Though I didn’t know it at the time, that was the day that re-booted my life. Illness, injury and disability had taken over my life. I was a shadow of the man I used to be. The people around me suffered, I wasn’t great to be around.
My wife somehow managed to live through it without leaving. I’d not felt like my true self for a few years. Nobody knew what was going on – so many people didn’t know. ‘We’ hide it well.
‘We’ are the silent sufferers of depression and anxiety. ‘We’ become brilliant actors. Hiding how we really feel becomes second nature, but it’s tiring. So very tiring.

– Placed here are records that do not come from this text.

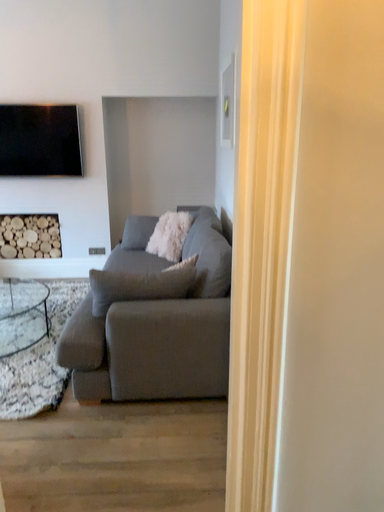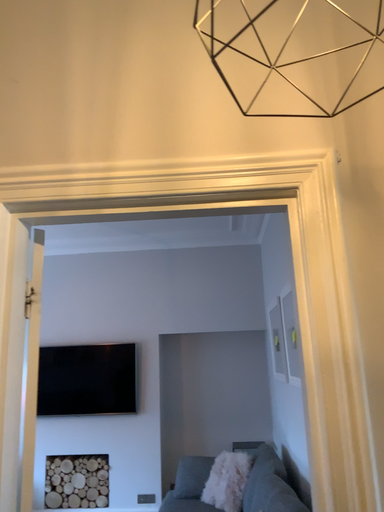 Question: Which way did the camera rotate in the video?

Choices:
 (A) rotated upward
 (B) rotated downward

Answer: (A) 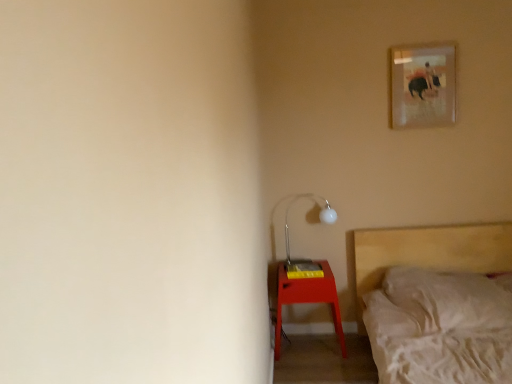 Image resolution: width=512 pixels, height=384 pixels. What are the coordinates of `wooden bed at lower right` in the screenshot? It's located at (430, 250).

What do you see at coordinates (289, 242) in the screenshot? The image size is (512, 384). I see `matte white metal table lamp at lower right` at bounding box center [289, 242].

In order to face matte red nightstand at lower right, should I rotate leftwards or rightwards?

You should look right and rotate roughly 6.695 degrees.

You are a GUI agent. You are given a task and a screenshot of the screen. Output one action in this format:
    pyautogui.click(x=<x>, y=<y>)
    Task: Click on the matte glass picture frame at upper right
    The image size is (512, 384).
    Given the screenshot: What is the action you would take?
    pyautogui.click(x=423, y=85)

Is matte red nightstand at lower right at the left side of matte white metal table lamp at lower right?

Indeed, matte red nightstand at lower right is positioned on the left side of matte white metal table lamp at lower right.

Is matte white metal table lamp at lower right inside matte red nightstand at lower right?

No, matte white metal table lamp at lower right is not inside matte red nightstand at lower right.

At what (x,y) coordinates should I click in order to perform the action: click on table lamp below the matte glass picture frame at upper right (from a real-world perspective). Please return your answer as a coordinate pair (x, y). Image resolution: width=512 pixels, height=384 pixels. Looking at the image, I should click on (289, 242).

Could you measure the distance between matte white metal table lamp at lower right and matte glass picture frame at upper right?

matte white metal table lamp at lower right and matte glass picture frame at upper right are 39.17 inches apart.

Does matte white metal table lamp at lower right have a larger size compared to matte glass picture frame at upper right?

Yes, matte white metal table lamp at lower right is bigger than matte glass picture frame at upper right.

Between matte white metal table lamp at lower right and matte glass picture frame at upper right, which one has more height?

matte glass picture frame at upper right.

Measure the distance between wooden bed at lower right and matte white metal table lamp at lower right.

24.25 inches.

From the picture: Is matte white metal table lamp at lower right surrounded by wooden bed at lower right?

No, matte white metal table lamp at lower right is located outside of wooden bed at lower right.

From the image's perspective, which one is positioned lower, wooden bed at lower right or matte white metal table lamp at lower right?

From the image's view, wooden bed at lower right is below.

Looking at this image, can you tell me how much wooden bed at lower right and matte white metal table lamp at lower right differ in facing direction?

The angle between the facing direction of wooden bed at lower right and the facing direction of matte white metal table lamp at lower right is 0.394 degrees.

Consider the image. From the image's perspective, is matte white metal table lamp at lower right on top of wooden bed at lower right?

Yes.

Between matte white metal table lamp at lower right and wooden bed at lower right, which one has smaller size?

Smaller between the two is matte white metal table lamp at lower right.

Is matte glass picture frame at upper right spatially inside matte white metal table lamp at lower right, or outside of it?

matte glass picture frame at upper right lies outside matte white metal table lamp at lower right.

Locate an element on the screen. table lamp located below the matte glass picture frame at upper right (from the image's perspective) is located at coordinates (289, 242).

From the image's perspective, would you say matte glass picture frame at upper right is shown under matte white metal table lamp at lower right?

No, from the image's perspective, matte glass picture frame at upper right is not below matte white metal table lamp at lower right.

Which object is more forward, matte white metal table lamp at lower right or matte red nightstand at lower right?

Positioned in front is matte red nightstand at lower right.

Is matte red nightstand at lower right a part of matte white metal table lamp at lower right?

No, matte red nightstand at lower right is not a part of matte white metal table lamp at lower right.

From the image's perspective, is matte white metal table lamp at lower right above or below matte red nightstand at lower right?

matte white metal table lamp at lower right is situated higher than matte red nightstand at lower right in the image.

Consider the image. Which object is positioned more to the right, matte white metal table lamp at lower right or matte red nightstand at lower right?

matte white metal table lamp at lower right is more to the right.

Can you tell me how much matte red nightstand at lower right and matte glass picture frame at upper right differ in facing direction?

1.85 degrees separate the facing orientations of matte red nightstand at lower right and matte glass picture frame at upper right.

From a real-world perspective, between matte red nightstand at lower right and matte glass picture frame at upper right, who is vertically lower?

In real-world perspective, matte red nightstand at lower right is lower.

You are a GUI agent. You are given a task and a screenshot of the screen. Output one action in this format:
    pyautogui.click(x=<x>, y=<y>)
    Task: Click on the nightstand on the left of matte glass picture frame at upper right
    
    Given the screenshot: What is the action you would take?
    pyautogui.click(x=308, y=299)

Where is `nightstand below the matte white metal table lamp at lower right (from a real-world perspective)`? Image resolution: width=512 pixels, height=384 pixels. nightstand below the matte white metal table lamp at lower right (from a real-world perspective) is located at coordinates (308, 299).

Identify the location of picture frame in front of the matte white metal table lamp at lower right. (423, 85).

Which object lies further to the anchor point matte glass picture frame at upper right, matte red nightstand at lower right or matte white metal table lamp at lower right?

matte red nightstand at lower right is positioned further to the anchor matte glass picture frame at upper right.

Considering their positions, is matte glass picture frame at upper right positioned further to matte white metal table lamp at lower right than wooden bed at lower right?

The object further to matte white metal table lamp at lower right is matte glass picture frame at upper right.

Based on their spatial positions, is matte white metal table lamp at lower right or wooden bed at lower right closer to matte red nightstand at lower right?

Among the two, matte white metal table lamp at lower right is located nearer to matte red nightstand at lower right.

From the image, which object appears to be nearer to matte white metal table lamp at lower right, matte red nightstand at lower right or matte glass picture frame at upper right?

matte red nightstand at lower right is closer to matte white metal table lamp at lower right.

Based on their spatial positions, is matte white metal table lamp at lower right or matte glass picture frame at upper right further from matte red nightstand at lower right?

matte glass picture frame at upper right is further to matte red nightstand at lower right.

When comparing their distances from matte glass picture frame at upper right, does matte red nightstand at lower right or wooden bed at lower right seem closer?

wooden bed at lower right is positioned closer to the anchor matte glass picture frame at upper right.

Based on their spatial positions, is wooden bed at lower right or matte red nightstand at lower right further from matte white metal table lamp at lower right?

Based on the image, wooden bed at lower right appears to be further to matte white metal table lamp at lower right.

Looking at the image, which one is located closer to wooden bed at lower right, matte red nightstand at lower right or matte white metal table lamp at lower right?

matte red nightstand at lower right is positioned closer to the anchor wooden bed at lower right.

Image resolution: width=512 pixels, height=384 pixels. I want to click on table lamp between matte glass picture frame at upper right and matte red nightstand at lower right in the up-down direction, so click(x=289, y=242).

The image size is (512, 384). In order to click on nightstand between wooden bed at lower right and matte glass picture frame at upper right from front to back in this screenshot , I will do `click(308, 299)`.

The width and height of the screenshot is (512, 384). Find the location of `nightstand between wooden bed at lower right and matte white metal table lamp at lower right along the z-axis`. nightstand between wooden bed at lower right and matte white metal table lamp at lower right along the z-axis is located at coordinates (308, 299).

What are the coordinates of `picture frame between wooden bed at lower right and matte white metal table lamp at lower right in the front-back direction` in the screenshot? It's located at (423, 85).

You still seem ok to people but inside it’s a huge effort and a constant struggle to seem just ‘ok’. I didn’t want to seem ok, I wanted to BE ok!
At the end of August 2018 I broke down after an argument at home. What was the argument about? It’ll have been pointless…. but it will have been my fault, of that there is zero doubt. How my wife was still with me was the biggest surprise.
However, this meltdown, involving me sat in a crumpled heap uncontrollably crying at the top of the stairs was one of the best things that ever happened to me.
“You need help” my wife told me. She was right. Again.
Where was the help coming from? After all, my friends and family didn’t know anything was wrong….we are great actors remember!
With all the varying medications I was/am already on, I knew that wasn’t the route I wanted to take. So, what else was there? Therapy? I went online and searched and searched and searched. Then I saw the ad that, although I didn’t know it at the time, would change my life.
I clicked onto the link and after a couple of hours I’d seen videos, testimonials, articles and praise galore about a club for men to have a brew and just talk to other men. I messaged the group and got a very quick reply. Instant reassurance. I was still doubtful though. Very doubtful.
Fast-forward and we arrive at Monday September 10th 2018. I was met at the door and taken inside. This was horrendous. I was beyond nervous. I wasn’t sure what to expect at all.
In the lead up to 7pm all in all over 20 men turned up. We sat around in a circle and they started passing a ball around. There were rules and hints on how it works but I heard none of it; ‘Why am I here’ I asked myself in my mind. I did this for three weeks without really saying much other than the only thing expected…. your first name.
Week four came. I gave my name and on question one I spoke, just saying how my week had been.
Question two: I gave a positive thing that had happened in my week, though I couldn’t tell you now what it was.
Question three: this is where you can get anything off your chest. I spoke for about 4 or 5 minutes.
Questions 4 & 5 went and in the subsequent weeks I’ve spoken every week. The whole concept is so simple, just getting men to talk.
The fact it’s led by other men who have, or still are going through their own storm makes it work. No judgement, no form filling, no fees, no pressure. Just talk if you want to.
Andys Man Club has changed my life. Immeasurably. I now volunteer every week as a facilitator, helping others through their storm.
I volunteer and help run a local homeless charity called Huddersfield Street Kitchen and now, through the charity work and volunteering I’ve done I’ve even got a job! Life is good again.
I still use ANDYS MAN CLUB every week, both to help me and others and I’ll always carry on going along, it’s the best day of my week, I love it.
As of today, over 700 men use 22 clubs (soon to be 25) nationwide every Monday.
We recently did a nationwide tour to raise awareness, visiting all 22 clubs in one weekend on two tour buses. On that tour our aim was, as always, to find #OneMan.
We certainly found that #OneMan that weekend as the numbers the following Monday were up by over 100.
So many people’s lives have been saved, families reborn, smiles back on faces. It’s a phenomenon.
And yet it’s so simple.
It’s just talking.
Monday 10th September 2018 was the day my life changed for the better.
For men out there who are in the face of a storm, or just need to chat, let next Monday at 7pm be your Monday September 10th.